This classification should enable an earlier diagnosis of patients. The first publications to apply these criteria are appearing. This new system has one major criterion, namely proximal skin sclerosis/induration of the skin, and several minor criteria (see Box 1 ). The patient has to fulfill 1 major and at least 2 minor criteria (see Box 1 ). Each criterion was defined in the publication and represents an organ-specific presentation of juvenile scleroderma. This classification system has to be prospectively validated in a larger pediatric cohort. One of the validation projects is the Juvenile Scleroderma Inception Cohort Project ( www.juvenile-scleroderma.com ), in which patients with less than 18 months’ disease duration after the first non-Raynaud symptom are included and prospectively followed with a standardized assessment.
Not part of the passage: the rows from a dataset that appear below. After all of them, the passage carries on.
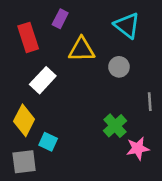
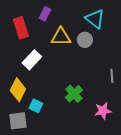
gray circle: (119, 67) -> (85, 40), moved
green cross: (115, 126) -> (74, 94), moved

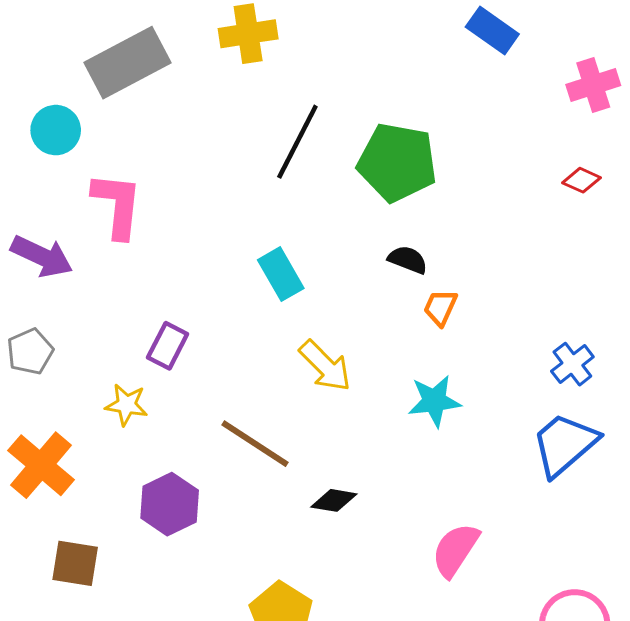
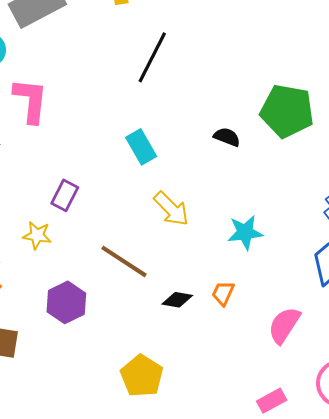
green pentagon: (397, 162) -> (287, 111), moved
orange trapezoid: (440, 308) -> (223, 293), moved
pink semicircle: (455, 550) -> (284, 325), moved

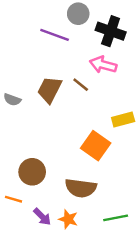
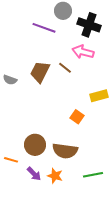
orange square: (96, 146) -> (77, 117), size x0.6
brown circle: (32, 172) -> (35, 145), moved

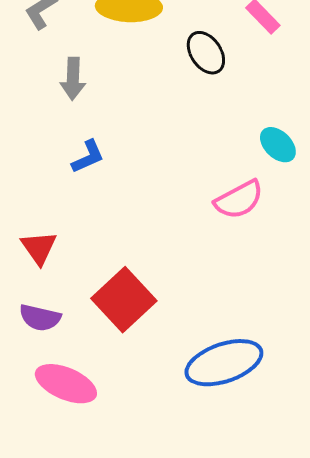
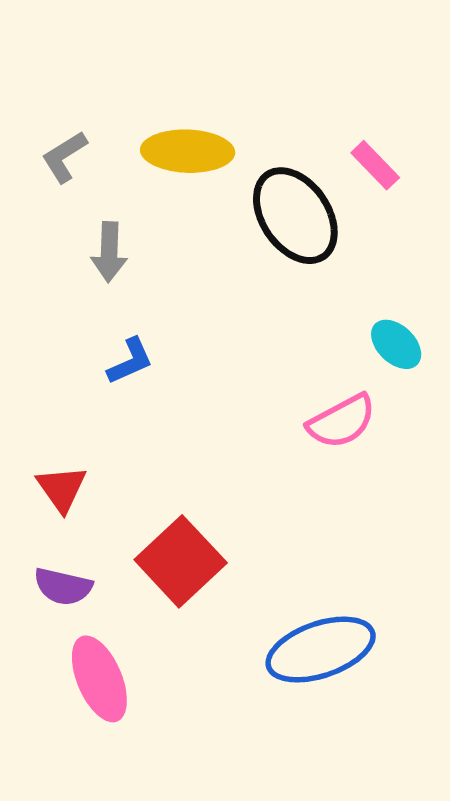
black ellipse: (206, 53) -> (295, 216), size x1.6
pink ellipse: (66, 384) -> (99, 679), turned 44

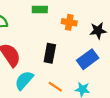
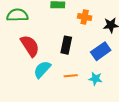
orange line: (55, 87) -> (71, 76), turned -40

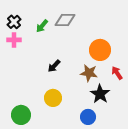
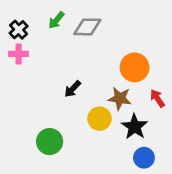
green arrow: (42, 26) -> (56, 20), moved
yellow circle: (53, 98) -> (99, 119), moved
green circle: (21, 115) -> (50, 142), moved
blue circle: (88, 117) -> (144, 158), moved

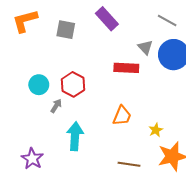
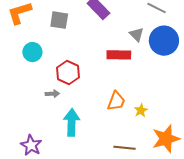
cyan circle: (39, 85) -> (32, 52), moved
gray arrow: (56, 106) -> (52, 94), turned 56
yellow star: (156, 130) -> (141, 110), moved

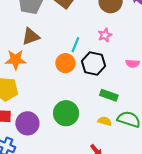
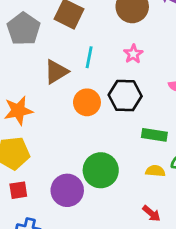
brown triangle: (31, 36) -> (56, 72), moved
cyan line: (75, 45) -> (89, 57), moved
purple circle: (27, 123) -> (67, 190), moved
Classification of juvenile localized scleroderma


Localized scleroderma is a distinct entity from systemic sclerosis, and as yet there is no accepted uniform terminology. Dermatologists like to use the word “morphea” and rheumatologists and pediatric rheumatologists the term “localized scleroderma.” In the framework of the PRES Scleroderma Working Group a preliminary proposed classification of jLS was suggested, but this is not as widely accepted as the new classification of jSS. In Table 1 this preliminary proposed classification, which consists of 5 types with some subgroups, is summarized. The classification criteria have not yet been prospectively tested.



Table 1

Preliminary proposed classification for juvenile localized scleroderma


























Main Group Subtype/Definition
1. Circumscribed morphea A, Superficial
B, Deep
2. Linear scleroderma A, Trunk/limbs



  • B, Head




    • c, En coup de sabre



    • cc, Parry-Romberg or progressive hemifacial atrophy


3. Generalized morphea Four or more plaques (>3 cm) and involves at least 2 of 7 anatomic sites
4. Pansclerotic morphea Circumferential involvement of the limbs, affecting all tissue layers including the bone
5. Mixed morphea Combination of 2 or more previous types

Data from Laxer RM, Zulian F. Localized scleroderma. Curr Opin Rheumatol 2006;18(6):606–13.




Outcome measures


A major problem in the care of children with jLS and jSS lies in assessing the activity of the disease, especially in the skin, and vascular involvement. Not even in adults are all organ-involvement assessments validated according to the OMERACT criteria. A good outcome measure should be relevant to the goal of treatment, easy to administer, and easy to score. It should be reliable and valid and at the same time sensitive to change.




Assessment of skin involvement


The main organ, and that which is always involved in jLS and jSS, is the skin. The extent of skin involvement can be palpated with the fingers of the physician and assessed using the Modified Rodnan Skin Score (MRSS). The skin, especially the subcutaneous components, changes during the maturation of the child, therefore the “normal skin score” changes with age.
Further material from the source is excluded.